> _Entries shown_
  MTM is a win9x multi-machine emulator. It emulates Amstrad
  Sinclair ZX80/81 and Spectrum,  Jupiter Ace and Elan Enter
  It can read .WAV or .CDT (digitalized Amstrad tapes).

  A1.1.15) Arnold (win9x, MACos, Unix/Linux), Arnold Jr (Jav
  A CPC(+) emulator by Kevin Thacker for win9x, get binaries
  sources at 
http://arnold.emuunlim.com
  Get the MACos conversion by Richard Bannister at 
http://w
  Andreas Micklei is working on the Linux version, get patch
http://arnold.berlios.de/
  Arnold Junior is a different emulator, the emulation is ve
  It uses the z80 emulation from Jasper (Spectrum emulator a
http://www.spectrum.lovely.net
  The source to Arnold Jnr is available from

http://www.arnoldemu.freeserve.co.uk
---
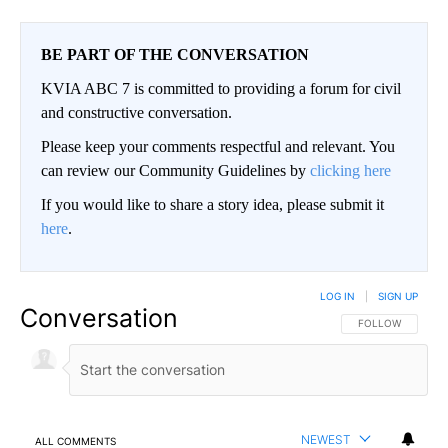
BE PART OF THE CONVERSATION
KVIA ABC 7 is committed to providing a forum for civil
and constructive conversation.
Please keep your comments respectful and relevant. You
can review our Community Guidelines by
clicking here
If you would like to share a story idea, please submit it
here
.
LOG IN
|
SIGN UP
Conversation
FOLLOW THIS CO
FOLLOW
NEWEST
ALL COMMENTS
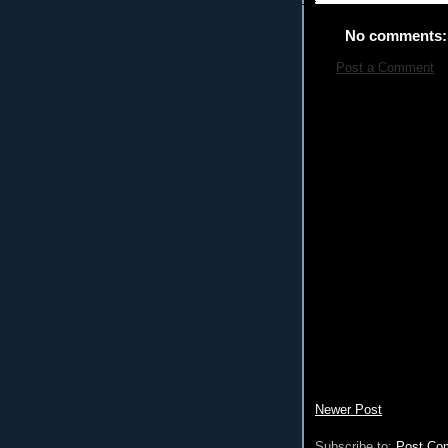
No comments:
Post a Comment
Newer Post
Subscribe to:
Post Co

> _Required work_
Given the data above, transcribe exactly the lines from the one containing "A1.1.15) Arnold (win9x, MACos, Unix/Linux), Arnold" down to the one containing "http://www.arnoldemu.freeserve.co.uk", and no others.

> _Task result_
  A1.1.15) Arnold (win9x, MACos, Unix/Linux), Arnold Jr (Jav
  A CPC(+) emulator by Kevin Thacker for win9x, get binaries
  sources at 
http://arnold.emuunlim.com
  Get the MACos conversion by Richard Bannister at 
http://w
  Andreas Micklei is working on the Linux version, get patch
http://arnold.berlios.de/
  Arnold Junior is a different emulator, the emulation is ve
  It uses the z80 emulation from Jasper (Spectrum emulator a
http://www.spectrum.lovely.net
  The source to Arnold Jnr is available from

http://www.arnoldemu.freeserve.co.uk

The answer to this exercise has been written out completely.